» Work task:
When a line in the entries below contains the word "Blog", copy that line.

Dataset entries
------
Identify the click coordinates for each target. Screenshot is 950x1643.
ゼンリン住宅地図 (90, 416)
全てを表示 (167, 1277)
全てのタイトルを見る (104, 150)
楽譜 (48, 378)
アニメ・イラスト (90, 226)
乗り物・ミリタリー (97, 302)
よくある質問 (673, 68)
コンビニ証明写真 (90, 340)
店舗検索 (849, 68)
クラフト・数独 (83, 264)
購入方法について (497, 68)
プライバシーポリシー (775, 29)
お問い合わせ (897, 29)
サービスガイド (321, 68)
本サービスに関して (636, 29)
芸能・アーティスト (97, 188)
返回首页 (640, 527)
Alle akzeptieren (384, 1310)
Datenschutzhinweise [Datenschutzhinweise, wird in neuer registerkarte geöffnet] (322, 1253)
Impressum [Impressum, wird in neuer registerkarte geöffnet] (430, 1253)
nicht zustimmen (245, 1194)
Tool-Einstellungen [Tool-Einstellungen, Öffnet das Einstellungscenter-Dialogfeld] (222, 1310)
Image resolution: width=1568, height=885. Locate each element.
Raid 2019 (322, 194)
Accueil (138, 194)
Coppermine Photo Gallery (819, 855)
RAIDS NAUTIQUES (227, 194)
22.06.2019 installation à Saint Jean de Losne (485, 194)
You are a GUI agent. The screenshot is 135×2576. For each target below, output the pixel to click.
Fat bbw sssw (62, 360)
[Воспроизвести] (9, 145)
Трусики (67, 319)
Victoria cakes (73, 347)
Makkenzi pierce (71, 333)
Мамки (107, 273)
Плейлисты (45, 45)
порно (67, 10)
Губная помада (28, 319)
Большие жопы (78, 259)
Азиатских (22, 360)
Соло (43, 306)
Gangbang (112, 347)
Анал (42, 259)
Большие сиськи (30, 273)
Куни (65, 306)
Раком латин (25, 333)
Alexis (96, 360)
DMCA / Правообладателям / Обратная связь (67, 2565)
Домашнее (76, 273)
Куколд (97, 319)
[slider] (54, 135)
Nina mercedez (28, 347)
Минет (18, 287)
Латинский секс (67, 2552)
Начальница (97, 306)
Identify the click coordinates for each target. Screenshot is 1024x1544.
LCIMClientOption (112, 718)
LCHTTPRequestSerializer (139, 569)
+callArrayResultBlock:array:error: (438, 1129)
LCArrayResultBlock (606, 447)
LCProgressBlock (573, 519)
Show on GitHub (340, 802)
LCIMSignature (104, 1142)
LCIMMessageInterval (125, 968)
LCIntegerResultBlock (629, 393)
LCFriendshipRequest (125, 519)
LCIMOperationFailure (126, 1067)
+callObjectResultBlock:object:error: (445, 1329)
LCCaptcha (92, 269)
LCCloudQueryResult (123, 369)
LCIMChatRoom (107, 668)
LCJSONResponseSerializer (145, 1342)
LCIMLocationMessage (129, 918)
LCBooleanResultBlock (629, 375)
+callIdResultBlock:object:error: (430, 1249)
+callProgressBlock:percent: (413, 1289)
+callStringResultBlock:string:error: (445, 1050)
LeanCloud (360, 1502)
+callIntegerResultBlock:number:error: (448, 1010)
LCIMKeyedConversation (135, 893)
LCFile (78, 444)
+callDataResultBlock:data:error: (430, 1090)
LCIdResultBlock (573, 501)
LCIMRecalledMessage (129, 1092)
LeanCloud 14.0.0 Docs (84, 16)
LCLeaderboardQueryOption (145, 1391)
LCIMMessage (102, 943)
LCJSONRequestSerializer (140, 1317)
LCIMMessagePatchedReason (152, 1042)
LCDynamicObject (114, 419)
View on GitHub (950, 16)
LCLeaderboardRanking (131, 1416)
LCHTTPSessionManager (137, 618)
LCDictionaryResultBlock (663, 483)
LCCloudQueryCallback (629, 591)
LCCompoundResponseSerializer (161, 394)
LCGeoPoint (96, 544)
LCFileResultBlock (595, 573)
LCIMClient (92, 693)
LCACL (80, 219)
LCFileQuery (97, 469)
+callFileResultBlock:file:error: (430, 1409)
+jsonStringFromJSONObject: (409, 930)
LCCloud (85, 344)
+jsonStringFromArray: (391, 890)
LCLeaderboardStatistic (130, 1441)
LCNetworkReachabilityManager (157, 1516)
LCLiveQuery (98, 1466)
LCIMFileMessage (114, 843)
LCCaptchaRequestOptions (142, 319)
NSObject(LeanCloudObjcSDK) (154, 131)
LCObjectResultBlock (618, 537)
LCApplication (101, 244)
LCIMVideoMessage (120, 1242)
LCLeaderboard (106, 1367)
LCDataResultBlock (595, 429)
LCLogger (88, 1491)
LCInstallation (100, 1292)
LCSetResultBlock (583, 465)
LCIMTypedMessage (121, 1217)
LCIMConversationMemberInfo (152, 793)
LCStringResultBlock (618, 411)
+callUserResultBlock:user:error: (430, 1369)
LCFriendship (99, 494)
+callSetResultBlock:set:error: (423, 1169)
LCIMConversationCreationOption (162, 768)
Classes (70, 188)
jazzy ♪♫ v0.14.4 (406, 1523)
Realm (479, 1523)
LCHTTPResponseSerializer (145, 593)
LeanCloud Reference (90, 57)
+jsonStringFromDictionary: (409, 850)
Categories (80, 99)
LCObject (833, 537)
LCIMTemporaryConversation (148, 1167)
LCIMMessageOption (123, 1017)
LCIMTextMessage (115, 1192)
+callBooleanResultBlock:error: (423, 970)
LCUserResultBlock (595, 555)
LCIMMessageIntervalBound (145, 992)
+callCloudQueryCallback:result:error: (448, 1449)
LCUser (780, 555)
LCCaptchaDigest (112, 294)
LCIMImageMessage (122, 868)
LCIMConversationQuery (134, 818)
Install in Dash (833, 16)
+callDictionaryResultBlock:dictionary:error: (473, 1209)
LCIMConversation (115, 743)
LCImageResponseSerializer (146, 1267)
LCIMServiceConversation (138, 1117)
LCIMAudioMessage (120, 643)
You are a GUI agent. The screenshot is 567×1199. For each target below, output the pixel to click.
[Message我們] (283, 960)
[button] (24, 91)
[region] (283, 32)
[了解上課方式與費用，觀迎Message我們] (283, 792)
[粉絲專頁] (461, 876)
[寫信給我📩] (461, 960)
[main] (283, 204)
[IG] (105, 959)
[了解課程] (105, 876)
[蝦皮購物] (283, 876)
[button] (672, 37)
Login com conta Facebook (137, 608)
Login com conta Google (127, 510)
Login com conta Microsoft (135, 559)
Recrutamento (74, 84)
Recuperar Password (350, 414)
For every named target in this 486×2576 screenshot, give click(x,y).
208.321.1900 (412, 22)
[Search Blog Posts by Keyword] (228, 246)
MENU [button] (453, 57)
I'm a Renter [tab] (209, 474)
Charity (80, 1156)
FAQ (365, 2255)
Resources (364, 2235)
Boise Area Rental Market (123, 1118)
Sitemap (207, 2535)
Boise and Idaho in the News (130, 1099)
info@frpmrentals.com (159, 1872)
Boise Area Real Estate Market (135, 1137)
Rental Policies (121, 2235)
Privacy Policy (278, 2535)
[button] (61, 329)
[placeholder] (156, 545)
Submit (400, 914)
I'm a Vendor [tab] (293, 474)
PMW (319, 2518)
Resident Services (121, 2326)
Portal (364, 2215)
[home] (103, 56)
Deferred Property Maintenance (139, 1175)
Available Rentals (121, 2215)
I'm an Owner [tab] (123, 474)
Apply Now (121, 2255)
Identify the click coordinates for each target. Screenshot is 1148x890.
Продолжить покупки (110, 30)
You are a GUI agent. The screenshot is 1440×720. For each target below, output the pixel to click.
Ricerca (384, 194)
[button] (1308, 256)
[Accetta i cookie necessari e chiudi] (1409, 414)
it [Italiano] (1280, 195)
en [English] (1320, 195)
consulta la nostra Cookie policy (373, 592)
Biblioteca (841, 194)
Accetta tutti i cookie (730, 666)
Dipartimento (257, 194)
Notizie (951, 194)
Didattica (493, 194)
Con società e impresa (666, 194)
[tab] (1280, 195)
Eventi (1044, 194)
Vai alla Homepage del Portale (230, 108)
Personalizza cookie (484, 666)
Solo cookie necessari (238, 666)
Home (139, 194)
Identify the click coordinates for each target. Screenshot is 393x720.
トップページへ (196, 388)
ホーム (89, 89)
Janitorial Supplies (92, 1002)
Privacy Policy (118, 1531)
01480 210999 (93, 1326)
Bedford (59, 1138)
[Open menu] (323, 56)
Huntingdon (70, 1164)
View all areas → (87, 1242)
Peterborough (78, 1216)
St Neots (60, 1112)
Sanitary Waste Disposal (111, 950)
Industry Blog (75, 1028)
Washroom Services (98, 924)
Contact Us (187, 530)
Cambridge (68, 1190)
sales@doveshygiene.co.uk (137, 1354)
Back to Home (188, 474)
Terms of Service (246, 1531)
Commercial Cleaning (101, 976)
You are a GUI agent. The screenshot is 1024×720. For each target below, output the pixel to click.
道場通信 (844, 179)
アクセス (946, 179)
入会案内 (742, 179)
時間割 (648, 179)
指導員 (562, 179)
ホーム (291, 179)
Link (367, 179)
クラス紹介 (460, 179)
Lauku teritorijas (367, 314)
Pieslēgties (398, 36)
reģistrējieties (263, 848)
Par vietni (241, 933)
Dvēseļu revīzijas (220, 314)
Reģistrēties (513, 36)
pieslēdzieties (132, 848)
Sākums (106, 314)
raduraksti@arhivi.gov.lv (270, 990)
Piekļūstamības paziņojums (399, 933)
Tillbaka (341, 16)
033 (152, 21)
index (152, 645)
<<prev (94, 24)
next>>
------
» Answer below:
[Search Blog Posts by Keyword] (228, 246)
Industry Blog (75, 1028)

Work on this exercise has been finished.